Moon gave her his thanks and ran for the exit. Mrs. Puggsley lumbered to her feet.

“Always a pleasure, Mr. Gray. Can we expect you again soon?”

“You may rely on it,” Moon called back. He left the house, ran back through Goodge Street, hailed the first hansom cab he saw and raced toward Albion Square.

“Well,” Mrs. Puggsley said as she moved with fleshy inelegance back to her easy chair, “there goes one satisfied customer, at least.”

Moon dashed up to the doors of the Theatre of Marvels to find a street arab loitering conveniently outside. “Boy!” he shouted.

The child, a ragged, underfed scrap of a thing, looked up. “Sir?”

“I’ve a sovereign for you if you can deliver a message to Scotland Yard.” He scrawled a note and handed it over. “Deliver it into the hands of a man named Merryweather. Have you got that?”

“A sovereign?” the waif asked, wide-eyed.

“Two if you hurry. Now go.”

Needing no further encouragement, the child ran headlong into the darkness.

Moon pelted down the steps to his flat, Speight grumbling sleepily as he passed.

Mrs.

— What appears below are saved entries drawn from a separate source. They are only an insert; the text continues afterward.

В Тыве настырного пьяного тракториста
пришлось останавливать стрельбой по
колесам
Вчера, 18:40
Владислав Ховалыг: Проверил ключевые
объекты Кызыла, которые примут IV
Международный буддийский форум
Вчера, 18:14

Grossmith was making herself a nightcap when Moon burst into the kitchen.

“Been for another walk?” she asked, her voice dripping with disapproval.

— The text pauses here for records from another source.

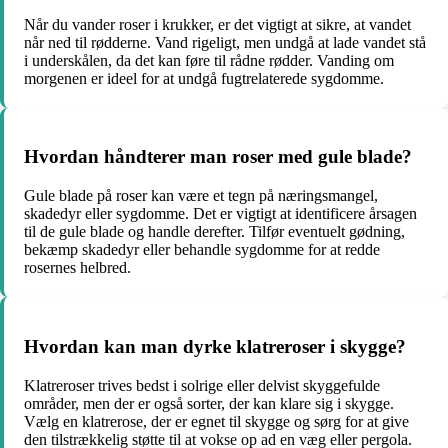
Når du vander roser i krukker, er det vigtigt at sikre, at vandet
når ned til rødderne. Vand rigeligt, men undgå at lade vandet stå
i underskålen, da det kan føre til rådne rødder. Vanding om
morgenen er ideel for at undgå fugtrelaterede sygdomme.
Hvordan håndterer man roser med gule blade?
Gule blade på roser kan være et tegn på næringsmangel,
skadedyr eller sygdomme. Det er vigtigt at identificere årsagen
til de gule blade og handle derefter. Tilfør eventuelt gødning,
bekæmp skadedyr eller behandle sygdomme for at redde
rosernes helbred.
Hvordan kan man dyrke klatreroser i skygge?
Klatreroser trives bedst i solrige eller delvist skyggefulde
områder, men der er også sorter, der kan klare sig i skygge.
Vælg en klatrerose, der er egnet til skygge og sørg for at give
den tilstrækkelig støtte til at vokse op ad en væg eller pergola.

Moon ignored her. “Where’s the Somnambulist?”

“Asleep, sir, these past three hours.”

“Then we must wake him,” Moon cried, running toward the bedroom.

“Has something happened?” The housekeeper was unsurprised to receive no reply.

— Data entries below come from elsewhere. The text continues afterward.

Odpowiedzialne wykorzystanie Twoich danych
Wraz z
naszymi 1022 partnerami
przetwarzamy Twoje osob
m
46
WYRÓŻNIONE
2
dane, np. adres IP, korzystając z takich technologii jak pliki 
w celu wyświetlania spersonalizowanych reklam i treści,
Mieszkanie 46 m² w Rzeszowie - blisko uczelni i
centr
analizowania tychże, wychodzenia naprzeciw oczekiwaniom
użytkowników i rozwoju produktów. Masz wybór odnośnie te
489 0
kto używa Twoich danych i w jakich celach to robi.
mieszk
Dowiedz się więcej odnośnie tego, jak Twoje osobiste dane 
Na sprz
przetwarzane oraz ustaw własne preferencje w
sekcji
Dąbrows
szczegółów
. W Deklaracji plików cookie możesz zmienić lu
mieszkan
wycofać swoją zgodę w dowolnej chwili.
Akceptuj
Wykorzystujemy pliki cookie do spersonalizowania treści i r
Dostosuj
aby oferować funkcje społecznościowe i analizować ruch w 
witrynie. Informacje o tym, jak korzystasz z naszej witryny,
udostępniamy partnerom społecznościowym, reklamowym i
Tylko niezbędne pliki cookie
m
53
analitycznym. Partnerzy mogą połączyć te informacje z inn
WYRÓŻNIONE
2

Moon shook his friend awake. “We have him!” he shouted. “We have our man!”

Half an hour later, in grim, persistent rain, Moon, Mrs. Grossmith and the Somnambulist stood assembled by the steps outside the theatre. Speight tottered across to see what all the excitement was about. “What’s going on?” he asked. Everyone ignored him.

“This is no night to be out in,” Mrs. Grossmith complained.

“We’ve no choice,” Moon retorted.

“Where is it you’re going at this hour, anyway?”

Before he could reply, a four-wheeler clattered into Albion Square, pulled up by the theatre and disgorged a beleaguered-looking Merryweather and two beefy plain-clothes policemen.

“You’d better be right,” he said. “You’ve dragged me out of bed for this.”

The Somnambulist nodded in weary sympathy.

“We’d best be going before this weather gets any worse. If what you say is true this’ll be the arrest of my career.”

“Have I ever failed you before, Inspector?”

It may be for the best that Merryweather’s reply was lost to the wind and the rain.

As the coach drove from the square, Grossmith and Speight walked back to the theatre ruefully shaking their heads in an unexpected moment of camaraderie. The vagrant settled stoically down upon the steps and Mrs. Grossmith felt a sudden pang of conscience.

“Mr. Speight? It’s a cold night. Might I offer you some broth?”

The tramp nodded gratefully, clambered back to his feet and the two of them retreated indoors to the warm and merciful pleasures of the housekeeper’s kitchen.

By the time they reached the carnival the rain had become torrential, and worse yet a thick fog had begun to descend, lending even the most innocuous scenes an eerie, minatory air.

The travelers had settled a mile or so west of Waterloo, colonizing a small heath beside a row of residential houses. A church sat some way off in the distance.

The fair itself comprised nothing more than a dozen or so caravans grouped together in a rough circle at the center of the heath. A few of them carried signs and placards promising contests, games, spectacles and the like, but everything was long since boarded up and covered over for the night. Most of their owners had retired but for a couple of uncouth, unshaven men sitting listlessly about a guttering, sickly fire. The plaintive wail of what sounded like a penny flute drifted through the camp.

As the investigators walked toward them, one of the men looked up, belligerence glinting openly in his eyes. “What do you want?” he asked. Attached to his left ear was the kind of large metal ring more usually to be found dangling from the noses of cattle.